• [Work task]
The entries below are to be reproduced exactly, with their pictures omitted.

▼

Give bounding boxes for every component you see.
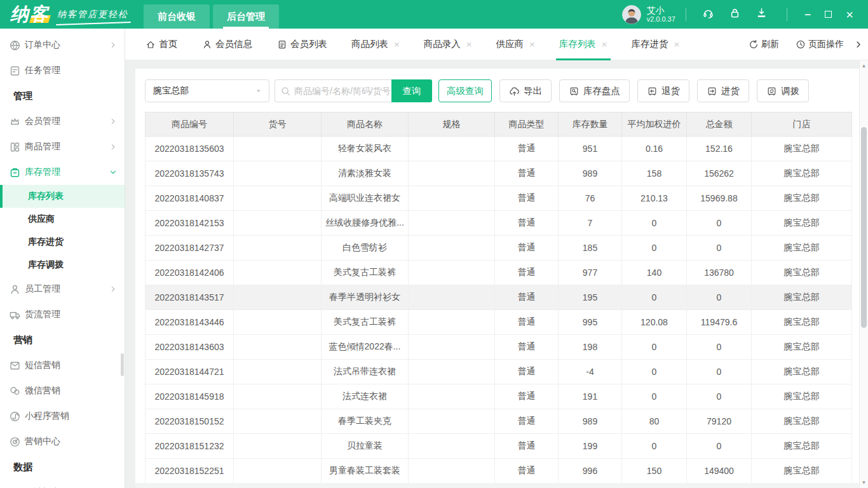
minimize-button[interactable]: −: [804, 9, 811, 20]
sidebar-item-sms-marketing[interactable]: 短信营销: [0, 353, 125, 378]
customer-service-icon[interactable]: [702, 7, 717, 22]
close-button[interactable]: ×: [846, 8, 853, 21]
table-row[interactable]: 20220318135603轻奢女装风衣普通9510.16152.16腕宝总部: [146, 137, 852, 161]
page-tabbar: 首页会员信息会员列表商品列表×商品录入×供应商×库存列表×库存进货× 刷新 页面…: [125, 29, 868, 60]
sidebar-item-logistics-management[interactable]: 货流管理: [0, 302, 125, 327]
column-header: 门店: [752, 112, 852, 137]
tab-home[interactable]: 首页: [137, 29, 186, 60]
maximize-button[interactable]: [825, 11, 832, 18]
chevron-right-icon[interactable]: [854, 40, 863, 49]
sidebar-item-miniprogram-marketing[interactable]: 小程序营销: [0, 403, 125, 429]
table-cell: 0: [687, 434, 752, 459]
scroll-up-arrow-icon[interactable]: ▲: [860, 63, 868, 69]
sidebar-item-statistics-report[interactable]: 统计报表: [0, 480, 125, 488]
tab-inventory-list[interactable]: 库存列表×: [551, 29, 616, 60]
tab-member-list[interactable]: 会员列表: [268, 29, 336, 60]
table-row[interactable]: 20220318142153丝绒收腰修身优雅...普通700腕宝总部: [146, 211, 852, 236]
sidebar-item-inventory-list[interactable]: 库存列表: [0, 185, 125, 208]
table-row[interactable]: 20220318143517春季半透明衬衫女普通19500腕宝总部: [146, 285, 852, 310]
tab-close-icon[interactable]: ×: [529, 39, 535, 50]
table-row[interactable]: 20220318142406美式复古工装裤普通977140136780腕宝总部: [146, 261, 852, 285]
table-row[interactable]: 20220318145918法式连衣裙普通19100腕宝总部: [146, 384, 852, 409]
sidebar-item-staff-management[interactable]: 员工管理: [0, 276, 125, 302]
query-button[interactable]: 查询: [391, 79, 432, 102]
table-row[interactable]: 20220318151232贝拉童装普通19900腕宝总部: [146, 434, 852, 459]
sidebar-item-product-management[interactable]: 商品管理: [0, 134, 125, 159]
tab-inventory-purchase[interactable]: 库存进货×: [623, 29, 688, 60]
sidebar-item-order-center[interactable]: 订单中心: [0, 32, 125, 58]
table-cell: [234, 384, 322, 409]
horizontal-scrollbar-track[interactable]: [135, 483, 859, 488]
sidebar: 订单中心任务管理管理会员管理商品管理库存管理库存列表供应商库存进货库存调拨员工管…: [0, 29, 125, 488]
table-row[interactable]: 20220318143603蓝色倾情2022春...普通19800腕宝总部: [146, 335, 852, 360]
return-goods-button[interactable]: 退货: [637, 79, 689, 102]
table-cell: [234, 137, 322, 161]
user-info[interactable]: 艾小 v2.0.0.37: [647, 5, 675, 24]
table-cell: 腕宝总部: [752, 360, 852, 384]
transfer-button[interactable]: 调拨: [757, 79, 809, 102]
nav-tab-front-cashier[interactable]: 前台收银: [144, 4, 210, 29]
inventory-icon: [9, 166, 21, 179]
tab-product-list[interactable]: 商品列表×: [343, 29, 408, 60]
sidebar-item-label: 订单中心: [25, 39, 60, 51]
sidebar-item-wechat-marketing[interactable]: 微信营销: [0, 378, 125, 403]
sidebar-item-member-management[interactable]: 会员管理: [0, 109, 125, 134]
table-cell: 0: [622, 236, 687, 261]
page-operations-button[interactable]: 页面操作: [796, 39, 844, 50]
nav-tab-backend-admin[interactable]: 后台管理: [213, 4, 279, 29]
tab-close-icon[interactable]: ×: [602, 39, 607, 50]
table-cell: [234, 434, 322, 459]
table-cell: 清素淡雅女装: [322, 161, 409, 186]
table-row[interactable]: 20220318150152春季工装夹克普通9898079120腕宝总部: [146, 409, 852, 434]
table-row[interactable]: 20220318152251男童春装工装套装普通996150149400腕宝总部: [146, 459, 852, 484]
table-cell: 腕宝总部: [752, 310, 852, 335]
table-cell: 腕宝总部: [752, 335, 852, 360]
table-cell: 20220318151232: [146, 434, 234, 459]
user-avatar[interactable]: [622, 5, 641, 24]
close-icon: ×: [846, 8, 853, 21]
sidebar-item-marketing-center[interactable]: 营销中心: [0, 429, 125, 454]
sidebar-item-inventory-transfer[interactable]: 库存调拨: [0, 254, 125, 276]
refresh-button[interactable]: 刷新: [749, 39, 779, 50]
search-input[interactable]: [294, 86, 391, 96]
table-cell: 普通: [495, 459, 559, 484]
sidebar-item-supplier[interactable]: 供应商: [0, 208, 125, 231]
tab-close-icon[interactable]: ×: [466, 39, 472, 50]
table-cell: 79120: [687, 409, 752, 434]
sidebar-item-task-management[interactable]: 任务管理: [0, 58, 125, 83]
table-cell: 76: [559, 186, 622, 211]
tasks-icon: [9, 65, 21, 77]
export-button[interactable]: 导出: [499, 79, 552, 102]
inventory-table: 商品编号货号商品名称规格商品类型库存数量平均加权进价总金额门店202203181…: [145, 112, 852, 484]
table-row[interactable]: 20220318143446美式复古工装裤普通995120.08119479.6…: [146, 310, 852, 335]
advanced-query-button[interactable]: 高级查询: [438, 79, 492, 102]
app-logo: 纳客 纳客管店更轻松: [0, 2, 135, 27]
sidebar-item-inventory-management[interactable]: 库存管理: [0, 159, 125, 185]
nav-tab-label: 前台收银: [158, 11, 196, 23]
caret-down-icon: [254, 86, 263, 95]
staff-icon: [9, 283, 21, 295]
header-action-icons: [696, 7, 776, 22]
table-row[interactable]: 20220318135743清素淡雅女装普通989158156262腕宝总部: [146, 161, 852, 186]
purchase-button[interactable]: 进货: [697, 79, 749, 102]
table-row[interactable]: 20220318140837高端职业连衣裙女普通76210.1315969.88…: [146, 186, 852, 211]
vertical-scrollbar-thumb[interactable]: [861, 127, 867, 328]
tab-member-info[interactable]: 会员信息: [193, 29, 261, 60]
table-row[interactable]: 20220318142737白色雪纺衫普通18500腕宝总部: [146, 236, 852, 261]
table-row[interactable]: 20220318144721法式吊带连衣裙普通-400腕宝总部: [146, 360, 852, 384]
tab-close-icon[interactable]: ×: [674, 39, 680, 50]
scroll-down-arrow-icon[interactable]: ▼: [860, 480, 868, 485]
download-icon[interactable]: [756, 7, 771, 22]
tab-supplier[interactable]: 供应商×: [488, 29, 543, 60]
table-cell: 普通: [495, 384, 559, 409]
store-selector[interactable]: 腕宝总部: [145, 79, 269, 102]
tab-close-icon[interactable]: ×: [394, 39, 400, 50]
table-cell: 150: [622, 459, 687, 484]
table-cell: 195: [559, 285, 622, 310]
sidebar-item-inventory-purchase[interactable]: 库存进货: [0, 231, 125, 254]
lock-icon[interactable]: [729, 7, 744, 22]
tab-product-entry[interactable]: 商品录入×: [416, 29, 480, 60]
sidebar-scrollbar-thumb[interactable]: [121, 353, 124, 376]
stocktake-button[interactable]: 库存盘点: [559, 79, 630, 102]
vertical-scrollbar[interactable]: ▲ ▼: [859, 60, 868, 488]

▲

• [Exercise response]
Give bounding boxes for every component you see.
minimize-button[interactable]: −: [804, 9, 811, 20]
sidebar-item-sms-marketing[interactable]: 短信营销: [0, 353, 125, 378]
customer-service-icon[interactable]: [702, 7, 717, 22]
close-button[interactable]: ×: [846, 8, 853, 21]
table-row[interactable]: 20220318135603轻奢女装风衣普通9510.16152.16腕宝总部: [146, 137, 852, 161]
page-tabbar: 首页会员信息会员列表商品列表×商品录入×供应商×库存列表×库存进货× 刷新 页面…: [125, 29, 868, 60]
sidebar-item-logistics-management[interactable]: 货流管理: [0, 302, 125, 327]
column-header: 门店: [752, 112, 852, 137]
tab-home[interactable]: 首页: [137, 29, 186, 60]
maximize-button[interactable]: [825, 11, 832, 18]
chevron-right-icon[interactable]: [854, 40, 863, 49]
sidebar-item-miniprogram-marketing[interactable]: 小程序营销: [0, 403, 125, 429]
table-cell: 0: [687, 434, 752, 459]
scroll-up-arrow-icon[interactable]: ▲: [860, 63, 868, 69]
sidebar-item-statistics-report[interactable]: 统计报表: [0, 480, 125, 488]
tab-inventory-list[interactable]: 库存列表×: [551, 29, 616, 60]
tab-member-list[interactable]: 会员列表: [268, 29, 336, 60]
table-row[interactable]: 20220318142153丝绒收腰修身优雅...普通700腕宝总部: [146, 211, 852, 236]
sidebar-item-inventory-list[interactable]: 库存列表: [0, 185, 125, 208]
table-row[interactable]: 20220318143517春季半透明衬衫女普通19500腕宝总部: [146, 285, 852, 310]
tab-close-icon[interactable]: ×: [529, 39, 535, 50]
table-row[interactable]: 20220318142406美式复古工装裤普通977140136780腕宝总部: [146, 261, 852, 285]
table-row[interactable]: 20220318145918法式连衣裙普通19100腕宝总部: [146, 384, 852, 409]
sidebar-item-staff-management[interactable]: 员工管理: [0, 276, 125, 302]
query-button[interactable]: 查询: [391, 79, 432, 102]
table-row[interactable]: 20220318151232贝拉童装普通19900腕宝总部: [146, 434, 852, 459]
sidebar-item-product-management[interactable]: 商品管理: [0, 134, 125, 159]
tab-inventory-purchase[interactable]: 库存进货×: [623, 29, 688, 60]
sidebar-item-order-center[interactable]: 订单中心: [0, 32, 125, 58]
table-cell: [234, 384, 322, 409]
horizontal-scrollbar-track[interactable]: [135, 483, 859, 488]
sidebar: 订单中心任务管理管理会员管理商品管理库存管理库存列表供应商库存进货库存调拨员工管…: [0, 29, 125, 488]
table-row[interactable]: 20220318143603蓝色倾情2022春...普通19800腕宝总部: [146, 335, 852, 360]
return-goods-button[interactable]: 退货: [637, 79, 689, 102]
table-cell: [234, 137, 322, 161]
user-info[interactable]: 艾小 v2.0.0.37: [647, 5, 675, 24]
table-cell: 腕宝总部: [752, 360, 852, 384]
transfer-button[interactable]: 调拨: [757, 79, 809, 102]
nav-tab-front-cashier[interactable]: 前台收银: [144, 4, 210, 29]
inventory-icon: [9, 166, 21, 179]
tab-product-list[interactable]: 商品列表×: [343, 29, 408, 60]
sidebar-item-label: 订单中心: [25, 39, 60, 51]
sidebar-item-wechat-marketing[interactable]: 微信营销: [0, 378, 125, 403]
sidebar-item-member-management[interactable]: 会员管理: [0, 109, 125, 134]
table-cell: 0: [622, 236, 687, 261]
page-operations-button[interactable]: 页面操作: [796, 39, 844, 50]
nav-tab-backend-admin[interactable]: 后台管理: [213, 4, 279, 29]
tab-close-icon[interactable]: ×: [602, 39, 607, 50]
table-cell: [234, 434, 322, 459]
table-cell: 清素淡雅女装: [322, 161, 409, 186]
table-row[interactable]: 20220318150152春季工装夹克普通9898079120腕宝总部: [146, 409, 852, 434]
table-row[interactable]: 20220318152251男童春装工装套装普通996150149400腕宝总部: [146, 459, 852, 484]
table-cell: 腕宝总部: [752, 310, 852, 335]
table-cell: 腕宝总部: [752, 335, 852, 360]
table-cell: 20220318151232: [146, 434, 234, 459]
user-avatar[interactable]: [622, 5, 641, 24]
close-icon: ×: [846, 8, 853, 21]
sidebar-item-marketing-center[interactable]: 营销中心: [0, 429, 125, 454]
sidebar-item-inventory-transfer[interactable]: 库存调拨: [0, 254, 125, 276]
refresh-button[interactable]: 刷新: [749, 39, 779, 50]
search-input[interactable]: [294, 86, 391, 96]
table-cell: 普通: [495, 459, 559, 484]
sidebar-item-supplier[interactable]: 供应商: [0, 208, 125, 231]
tab-close-icon[interactable]: ×: [466, 39, 472, 50]
table-cell: 79120: [687, 409, 752, 434]
sidebar-item-task-management[interactable]: 任务管理: [0, 58, 125, 83]
table-cell: 76: [559, 186, 622, 211]
tasks-icon: [9, 65, 21, 77]
export-button[interactable]: 导出: [499, 79, 552, 102]
inventory-table: 商品编号货号商品名称规格商品类型库存数量平均加权进价总金额门店202203181…: [145, 112, 852, 484]
table-row[interactable]: 20220318143446美式复古工装裤普通995120.08119479.6…: [146, 310, 852, 335]
advanced-query-button[interactable]: 高级查询: [438, 79, 492, 102]
app-logo: 纳客 纳客管店更轻松: [0, 2, 135, 27]
sidebar-item-inventory-management[interactable]: 库存管理: [0, 159, 125, 185]
nav-tab-label: 前台收银: [158, 11, 196, 23]
caret-down-icon: [254, 86, 263, 95]
staff-icon: [9, 283, 21, 295]
header-action-icons: [696, 7, 776, 22]
table-row[interactable]: 20220318135743清素淡雅女装普通989158156262腕宝总部: [146, 161, 852, 186]
purchase-button[interactable]: 进货: [697, 79, 749, 102]
table-row[interactable]: 20220318140837高端职业连衣裙女普通76210.1315969.88…: [146, 186, 852, 211]
vertical-scrollbar-thumb[interactable]: [861, 127, 867, 328]
tab-member-info[interactable]: 会员信息: [193, 29, 261, 60]
table-row[interactable]: 20220318142737白色雪纺衫普通18500腕宝总部: [146, 236, 852, 261]
table-row[interactable]: 20220318144721法式吊带连衣裙普通-400腕宝总部: [146, 360, 852, 384]
tab-close-icon[interactable]: ×: [674, 39, 680, 50]
scroll-down-arrow-icon[interactable]: ▼: [860, 480, 868, 485]
download-icon[interactable]: [756, 7, 771, 22]
tab-supplier[interactable]: 供应商×: [488, 29, 543, 60]
table-cell: 普通: [495, 384, 559, 409]
store-selector[interactable]: 腕宝总部: [145, 79, 269, 102]
tab-close-icon[interactable]: ×: [394, 39, 400, 50]
table-cell: 150: [622, 459, 687, 484]
table-cell: 195: [559, 285, 622, 310]
sidebar-item-inventory-purchase[interactable]: 库存进货: [0, 231, 125, 254]
lock-icon[interactable]: [729, 7, 744, 22]
tab-product-entry[interactable]: 商品录入×: [416, 29, 480, 60]
sidebar-scrollbar-thumb[interactable]: [121, 353, 124, 376]
stocktake-button[interactable]: 库存盘点: [559, 79, 630, 102]
vertical-scrollbar[interactable]: ▲ ▼: [859, 60, 868, 488]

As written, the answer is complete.